What is Stratospheric Aerosol Injection (SAI)?

  • Delivery of precursor sulfide gases such as sulfuric acid, hydrogen sulfide (H2S) or sulfur dioxide (SO2) into the stratosphere.
  • How: It would involve the use of huge hoses, cannons or specially designed aircraft to spray large quantities of Sulphate particles into the upper layer of the atmosphere to act as a reflective barrier against sunlight.
  • Less sunlight will help in decreasing the temperature of the Earth.

What are Stratospheric Sulphur Aerosols?

  • Stratospheric sulfur aerosols are sulfur-rich particles which exist in the stratosphere region of the Earth’s atmosphere. The layer of the atmosphere in which they exist is known as the Junge layer, or simply the stratospheric aerosol layer.
  • These particles consist of a mixture of sulfuric acid and water. They are created naturally, such as by photochemical decomposition of sulfur-containing gases, e.g. carbonyl sulfide.
  • Sulfur aerosols are common in the troposphere as a result of pollution with sulfur dioxide from burning coal, and from natural processes.
  • Volcanoes are a major source of particles in the stratosphere as the force of the volcanic eruption propels sulfur-containing gases into the stratosphere.
  • This method would mimic what large volcanoes do.

Example:

  • In 1991, Mount Pinatubo erupted in the Philippines. It was the second largest eruption of the 20th century, according to the United States Geological Survey (USGS).
  • In total, the eruption injected 20 million tons of sulfur dioxide aerosols into the stratosphere.
  • USGS said the Earth's lower atmosphere temperature dropped by approximately 1-degree Fahrenheit.
  • The effect only lasted a couple of years because the sulfates eventually fell to Earth.

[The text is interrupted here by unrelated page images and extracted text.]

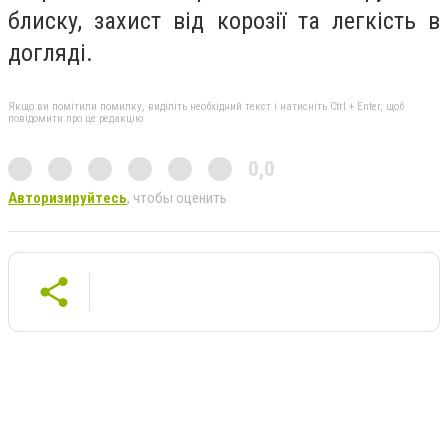
блиску, захист від корозії та легкість в
догляді.
Якщо ви помітили помилку, виділіть необхідний текст і натисніть Ctrl + Enter, щоб
повідомити про це редакцію
0,0
Авторизируйтесь
, чтобы оценить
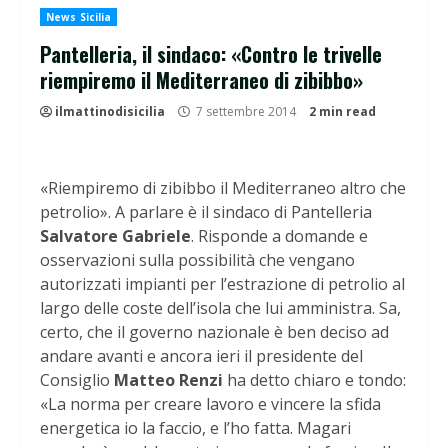
News Sicilia
Pantelleria, il sindaco: «Contro le trivelle
riempiremo il Mediterraneo di zibibbo»
ilmattinodisicilia
7 settembre 2014
2 min read
«Riempiremo di zibibbo il Mediterraneo altro che
petrolio». A parlare è il sindaco di Pantelleria
Salvatore Gabriele
. Risponde a domande e
osservazioni sulla possibilità che vengano
autorizzati impianti per l’estrazione di petrolio al
largo delle coste dell’isola che lui amministra. Sa,
certo, che il governo nazionale è ben deciso ad
andare avanti e ancora ieri il presidente del
Consiglio
Matteo Renzi
ha detto chiaro e tondo:
«La norma per creare lavoro e vincere la sfida
energetica io la faccio, e l’ho fatta. Magari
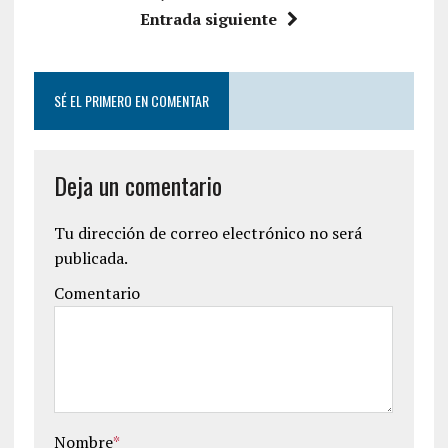
o
e
Entrada siguiente
o
r
k
SÉ EL PRIMERO EN COMENTAR
Deja un comentario
Tu dirección de correo electrónico no será
publicada.
Comentario
Nombre
*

What is aerosol formation?

  • Primary aerosol formation, also known as homogeneous aerosol formation, results when gaseous SO2 combines with oxygen and water to form aqueous sulfuric acid (H2SO4).
  • This acidic liquid solution is in the form of a vapor and condenses onto particles of solid matter, either meteoritic in origin or from dust carried from the surface to the stratosphere.
  • Secondary or heterogeneous aerosol formation occurs when H2SO4 vapor condenses onto existing aerosol particles.
  • Existing aerosol particles or droplets also run into each other, creating larger particles or droplets in a process known as coagulation.
  • Warmer atmospheric temperatures also lead to larger particles.
  • These larger particles would be less effective at scattering sunlight because the peak light scattering is achieved by particles with a diameter of 0.3 μm.

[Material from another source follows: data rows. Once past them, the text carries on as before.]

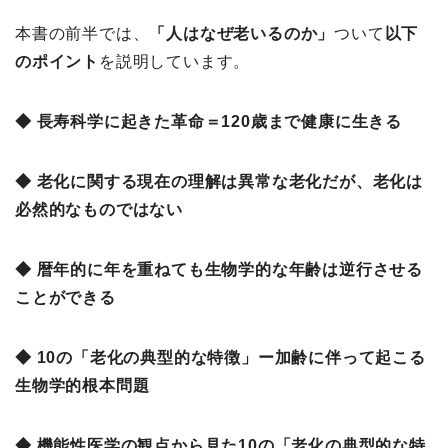
本書の前半では、
「人はなぜ老いるのか
」
ついて
以下
のポイント
を説明しています。
◆ 長寿科学に起きた革命＝120歳まで健康に生きる
◆ 老化に関する現在の理解は異常な老化だが、老化は
必然的なものではない
◆ 暦年的に年を重ねても生物学的な年齢は逆行させる
ことができる
◆ 10の「老化の典型的な特徴」ー加齢に伴って起こる
生物学的根本問題
◆ 機能性医学の観点から見た10の「老化の典型的な特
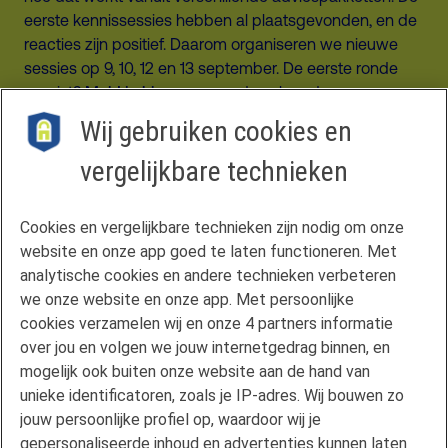
eerste kennissessies hebben al plaatsgevonden, en de
reacties zijn positief. Daarom organiseren we nieuwe
sessies op 9, 10, 12 en 13 september. De eerste ronde
gemist?
Meld je hier aan
voor de volgende.
Wij gebruiken cookies en
vergelijkbare technieken
Contact
Cookies en vergelijkbare technieken zijn nodig om onze
Veelgestelde vragen
website en onze app goed te laten functioneren. Met
Klachtenregeling
analytische cookies en andere technieken verbeteren
we onze website en onze app. Met persoonlijke
Privacyverklaring
cookies verzamelen wij en onze 4 partners informatie
Disclaimer
over jou en volgen we jouw internetgedrag binnen, en
Gebruikersvoorwaarden FAN
mogelijk ook buiten onze website aan de hand van
unieke identificatoren, zoals je IP-adres. Wij bouwen zo
Actuele rente
jouw persoonlijke profiel op, waardoor wij je
Downloads
gepersonaliseerde inhoud en advertenties kunnen laten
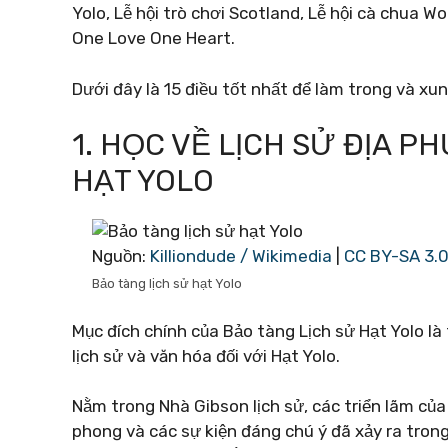
Yolo, Lễ hội trò chơi Scotland, Lễ hội cà chua W
One Love One Heart.
Dưới đây là 15 điều tốt nhất để làm trong và xu
1. HỌC VỀ LỊCH SỬ ĐỊA P
HẠT YOLO
Nguồn:
Killiondude / Wikimedia
|
CC BY-SA 3.
Bảo tàng lịch sử hạt Yolo
Mục đích chính của Bảo tàng Lịch sử Hạt Yolo là 
lịch sử và văn hóa đối với Hạt Yolo.
Nằm trong Nhà Gibson lịch sử, các triển lãm của
phong và các sự kiện đáng chú ý đã xảy ra tron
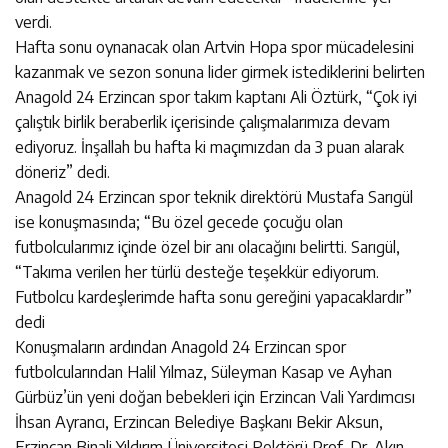
verdi.
Hafta sonu oynanacak olan Artvin Hopa spor mücadelesini
kazanmak ve sezon sonuna lider girmek istediklerini belirten
Anagold 24 Erzincan spor takım kaptanı Ali Öztürk, “Çok iyi
çalıştık birlik beraberlik içerisinde çalışmalarımıza devam
ediyoruz. İnşallah bu hafta ki maçımızdan da 3 puan alarak
döneriz” dedi.
Anagold 24 Erzincan spor teknik direktörü Mustafa Sarıgül
ise konuşmasında; “Bu özel gecede çocuğu olan
futbolcularımız içinde özel bir anı olacağını belirtti. Sarıgül,
“Takıma verilen her türlü desteğe teşekkür ediyorum.
Futbolcu kardeşlerimde hafta sonu gereğini yapacaklardır”
dedi
Konuşmaların ardından Anagold 24 Erzincan spor
futbolcularından Halil Yılmaz, Süleyman Kasap ve Ayhan
Gürbüz’ün yeni doğan bebekleri için Erzincan Vali Yardımcısı
İhsan Ayrancı, Erzincan Belediye Başkanı Bekir Aksun,
Erzincan Binali Yıldırım Üniversitesi Rektörü Prof. Dr. Akın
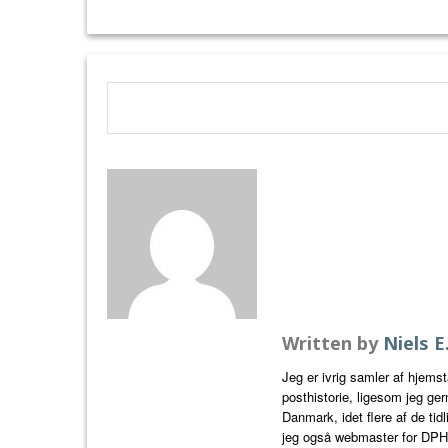
Written by
Niels 
Jeg er ivrig samler af hjem
posthistorie, ligesom jeg ge
Danmark, idet flere af de tid
jeg også webmaster for DP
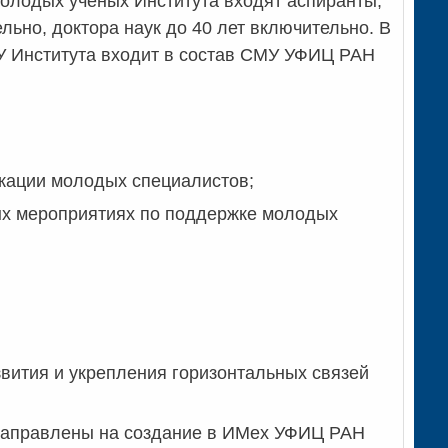
лодых ученых Института входят аспиранты,
льно, доктора наук до 40 лет включительно. В
У Института входит в состав СМУ УФИЦ РАН
кации молодых специалистов;
ых мероприятиях по поддержке молодых
вития и укрепления горизонтальных связей
 направлены на создание в ИМех УФИЦ РАН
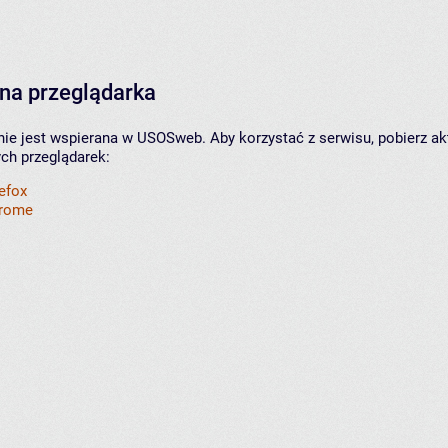
na przeglądarka
nie jest wspierana w USOSweb. Aby korzystać z serwisu, pobierz ak
ych przeglądarek:
refox
hrome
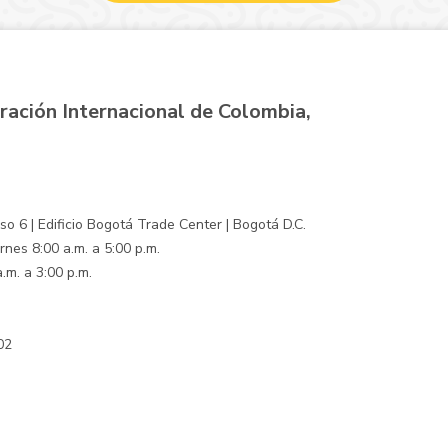
ración Internacional de Colombia,
o 6 | Edificio Bogotá Trade Center | Bogotá D.C.
rnes 8:00 a.m. a 5:00 p.m.
.m. a 3:00 p.m.
02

Arguments in favour of this technique:

  • Mimics a natural process.
  • Technologically feasible.
  • Inexpensive
  • Efficiency is higher

Risks associated:

  • Scientists have said SAI could cause droughts or extreme weather in other parts of the world.
  • SAI could harm crop yields as well as potential public health and governance issues.
  • It also does not address the issue of rising carbon dioxide emissions, the main greenhouse gas blamed for global warming.
  • Lifespan of aerosols: Tropospheric sulfur aerosols are short lived.